The Dante Quartet (1987, Stan Brakhage, United States Of America) ***1/2
The more I explore Stan Brakhage’s work the more I appreciate his filmmaking. The Dante Quartet highlights Mr. Brakhage’s ability to combine technical prowess with personal struggle. A series of fleeting paintings superimposed over film reveal a tortured artist trapped in his own kind of hell. He wants his work to be seen, to be explored by others. But, he is trapped in his work and his work in turn is trapped behind a wall. The personal side of The Dante Quartet is appealing, while the technical side of the film is really a joy to ogle over.
The Heart Of The World (2000, Guy Maddin, Canada) ***1/2
My first exposure to Guy Maddin, and what an introduction. I had always thought Mr. Maddin would be very serious, but in The Heart Of The World he’s quite playful. This is a comedy through and through, as well as a wonderful representation of silent cinema. Mr. Maddin takes shots at religion, industry, and the human race in general. None of said shots are mean spirited, rather they are playful in tone and very funny in execution. The Heart Of The World also has a kinetic energy about it, and it was easy for me to get lost in that energy. The Heart Of The World was my first Guy Maddin, but I’m looking forward to seeing more.

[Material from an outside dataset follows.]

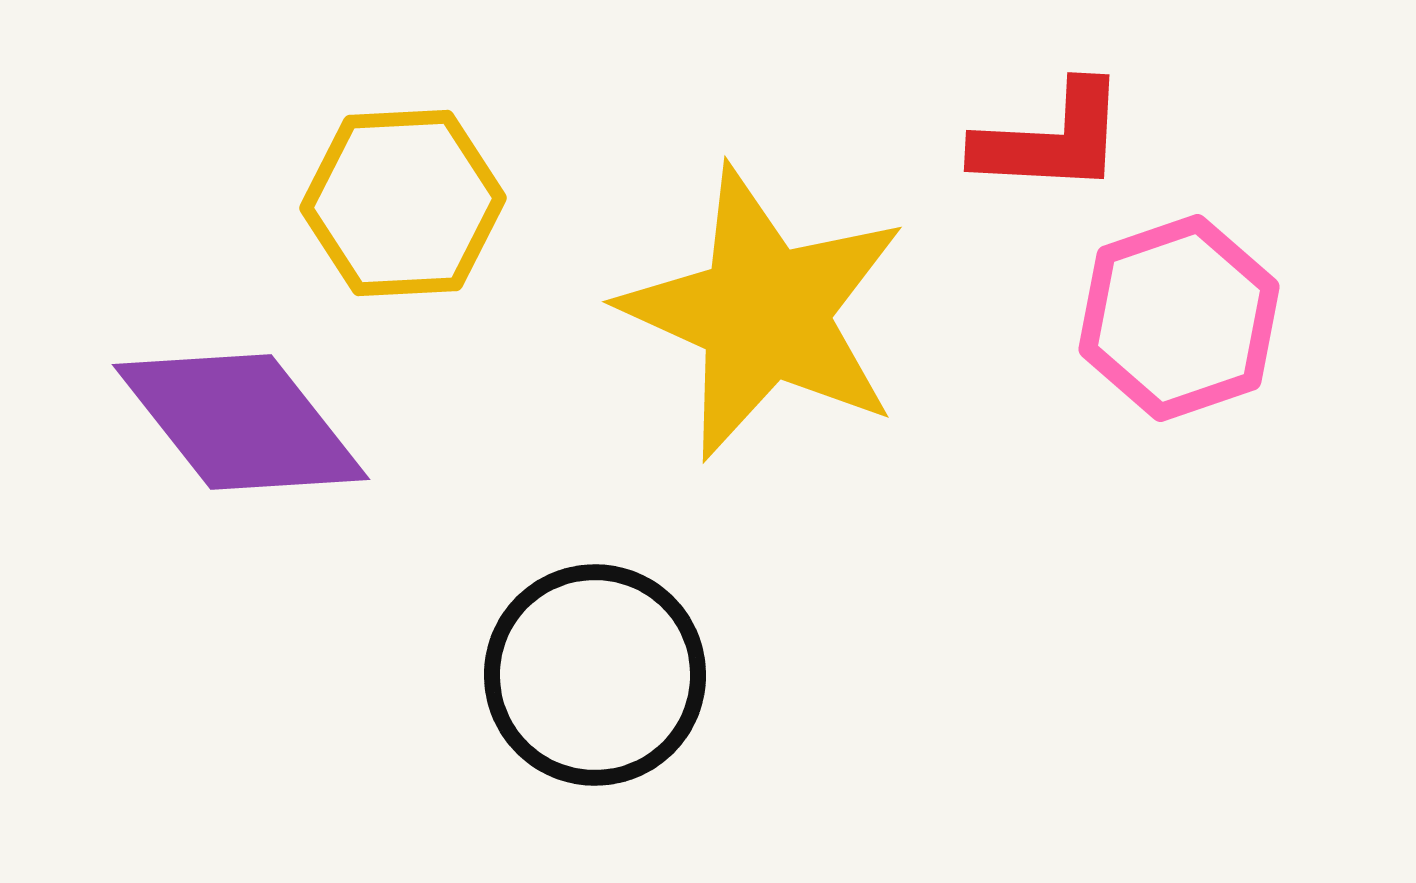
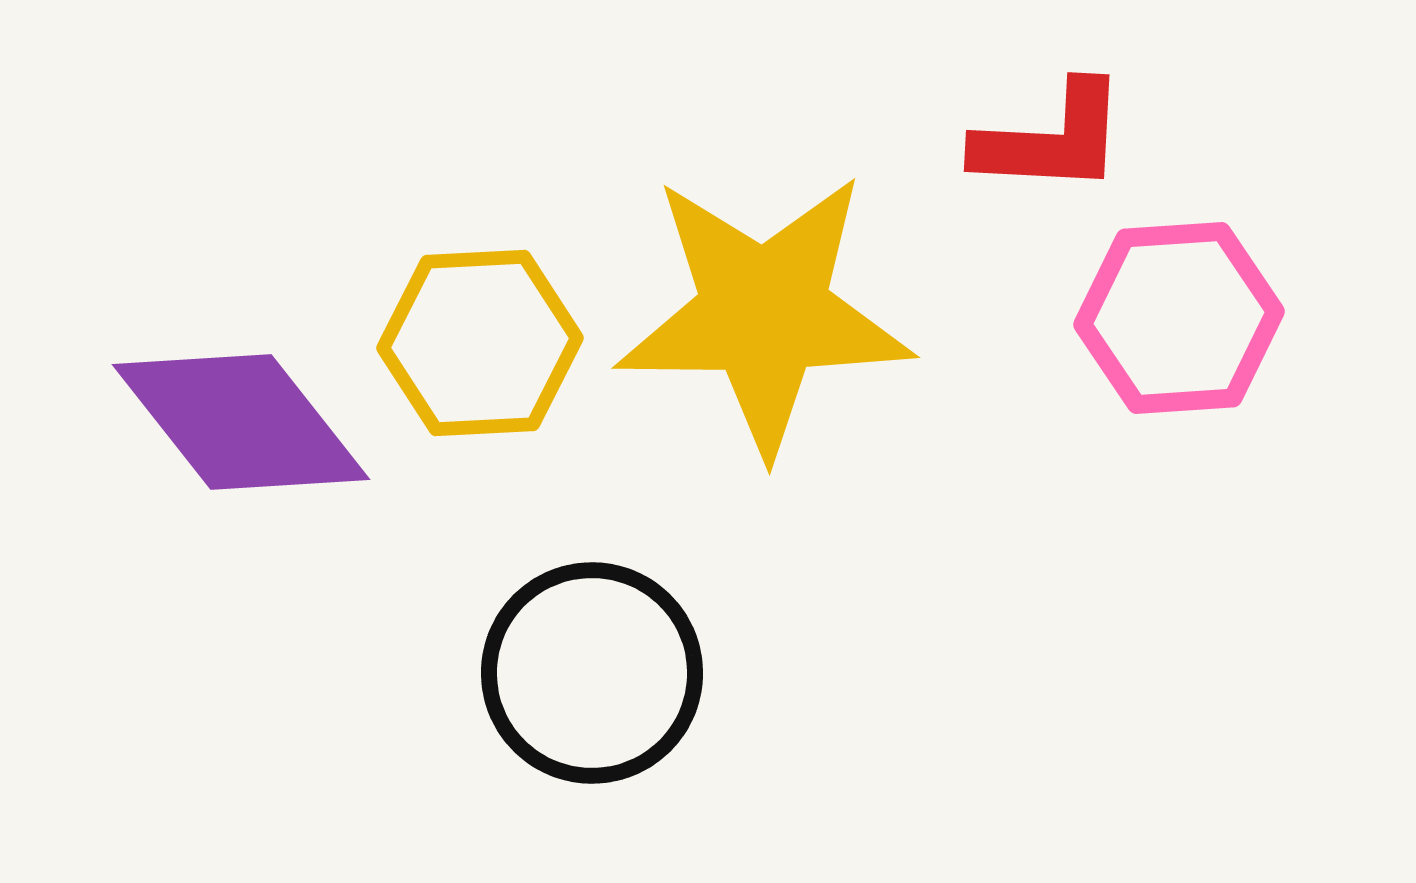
yellow hexagon: moved 77 px right, 140 px down
yellow star: rotated 24 degrees counterclockwise
pink hexagon: rotated 15 degrees clockwise
black circle: moved 3 px left, 2 px up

Dots (1940, Norman McLaren, Canada) **
Technically strong, and interesting from the technical perspective. The process that Norman McLaren went through to manipulate the film stock to create the dots, scratches, and warbles in the soundtrack is interesting. However, when all is said and done Dots is a series of dots, blobs, and sound scratches with no real discernible reason behind them. Dots is a great exploration of the technical side of film, but as a whole film it is lacking.
Zapruder Film Of Kennedy Assassination (1963, Abraham Zapruder, United States Of America) ***1/2
An extremely short, uh, short film, but a powerful one. Everyone, or I would imagine most Americans at least, know of the John F. Kennedy assassination. Over the years its an event in time that has lost some of its bite thanks to countless conspiracy theories, cheap reenactments, and parodies. Zapruder Film Of Kennedy Assassination is the real deal, footage of an American President being assassinated. Seeing this footage, it’s amazing how raw and visceral the death of President Kennedy was. Removed from all the popular media that has surrounded the event Zapruder Film Of Kennedy Assassination is important, powerful, and visceral in a way that is hard to put into words.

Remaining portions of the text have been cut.